Едва ли есть надобность упоминать, что как в античной, так и в византийской культуре понятие индивидуального стиля не имело и не могло иметь всех тех смысловых моментов, какие были ему даны в контексте Нового времени (достаточно вспомнить учение Канта о гении как инстанции, через которую «природа дает правила искусству»[14]
). Но, как бы ни переосмыслила, ни расширила, ни углубила это понятие европейская романтическая и послеромантическая эстетика, оно было воспринято именно из рук риторической теории, пережившей целый ряд эпох и явившейся первостепенным фактором, что называется, «континуитета» в пользовании понятийным аппаратом — после Курциуса говорить о такой роли риторической теории едва ли имеется надобность[15].Здесь возможно некое недоумение. Перечисленные факты представляются находящимися в противоречии с самим духом риторики. Созданная античностью и унаследованная рядом последующих эпох, до классицизма включительно, риторическая установка обращена: в аналитической части — на выявление стилистических универсалий, которые со времени Гермогена Тарсийского (II в.) стали называть , а в рекомендациях — на нормативные правила, т. е. в обоих случаях — на общее и постольку внеличное, надличное, безличное. Установка эта связана с характерным для античного типа рационализма убеждением в гносеологическом примате общего перед конкретно-частным. «Всякое определение и всякая наука имеет дело с общим», — сказано у Аристотеля («Метафизика», XI, 1, 1059В, пер. А. В. Кубицкого[16]

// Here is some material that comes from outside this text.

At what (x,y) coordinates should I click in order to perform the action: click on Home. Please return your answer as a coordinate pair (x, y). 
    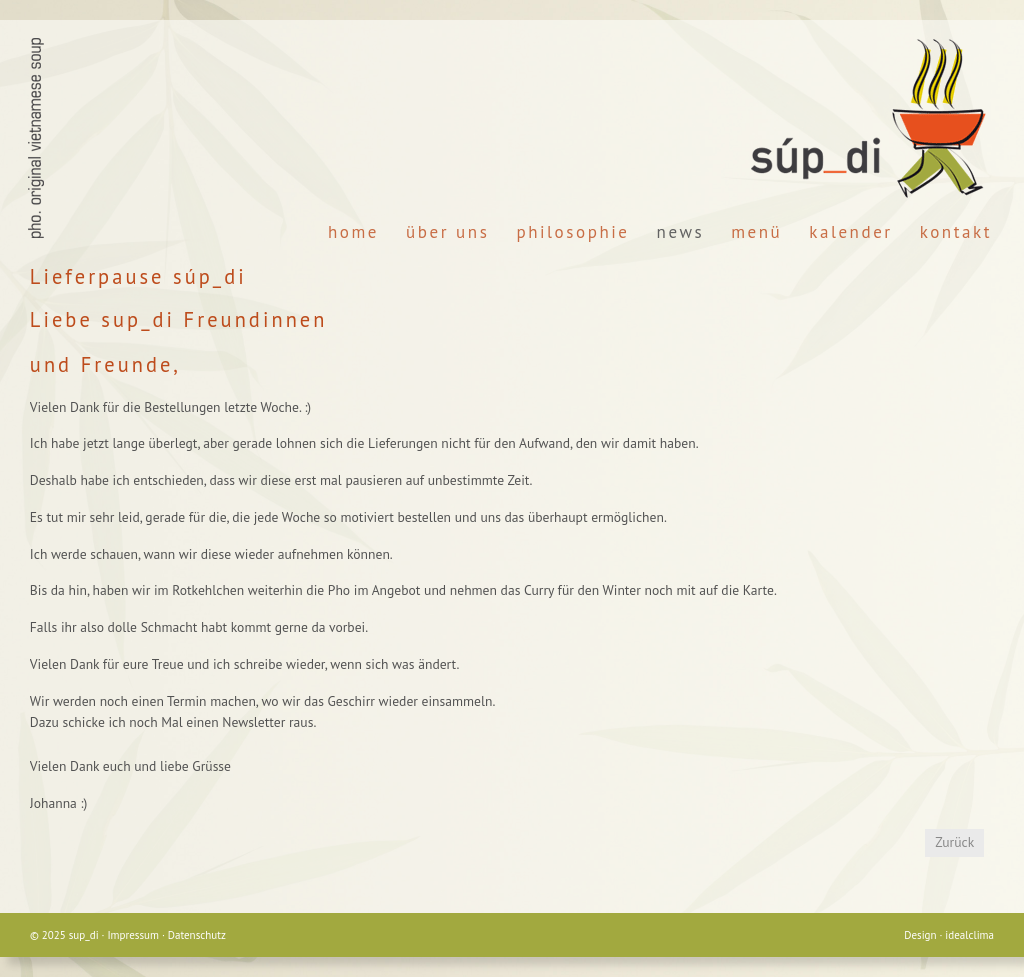
    Looking at the image, I should click on (353, 232). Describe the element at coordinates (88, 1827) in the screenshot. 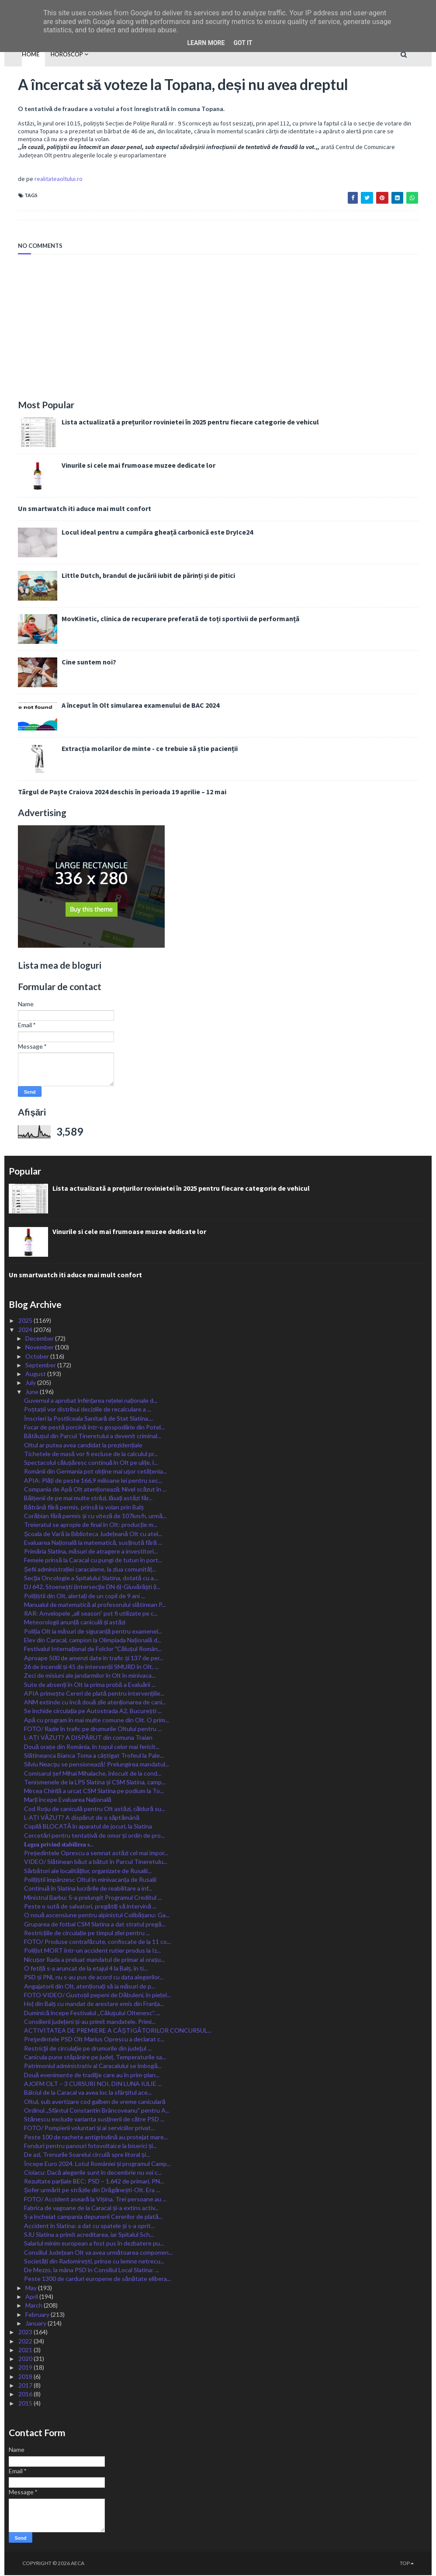

I see `Copilă BLOCATĂ în aparatul de jocuri, la Slatina` at that location.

).Современный исследователь склонен постулировать борьбу между риторической установкой и вниманием к индивидуальному стилю: «старое», т. е. риторическая установка, теснима якобы прорывающимся вопреки ей «новым», т. е. интересом к индивидуальности. Например, у
Пселла Я. Н. Любарский усматривает «противоречие традиционности, подчинения общему, нормативному, и идеи индивидуальности художника»[17]
(в другом месте сказало: «С одной стороны, Пселл еще усугубляет нормативность позднеантичной риторической теории, с другой — высказывается за свободу индивидуального проявления творческой личности»[18]). Однако противоречие это — едва ли не мнимое. Уже Гермогена установка на классифицирующее описание универсалий не делала слепым к неповторимой оригинальности авторского стиля как эстетической ценности и высшей цели усилий ритора. Совсем наоборот, — но Гермоген отказывается делать эту оригинальность как целое предметом своей мысли. Ритор в качестве систематизатора некоего «ремесла» (технэ) принципиально занимается тем, что может быть систематизируемо и преподаваемо, т. е. повторимо; неповторимое есть предел его анализа, предмет чрезвычайно выразительных эмоциональных излияний, но в рациональном описании оно, естественно, сводится к комбинации повторимых черт (так, еще Дионисий Галикарнасский в пассажах, приведенных в начале нашей статьи, сопоставляет индивидуальные стили по признаку большего или меньшего присутствия того или иного общего качества — Исократ так же пуристичен, как Лисий, однако более метафоричен и пространен, менее сжат и ровен, — как бы редуцируя качественное различие к количественному «больше — меньше»), а сама неповторимость как таковая от анализа ускользает. Она «алофатична», как апофатичны мистические категории; Гермоген выражает аналогию между тем и другим средствами любопытной аллюзии.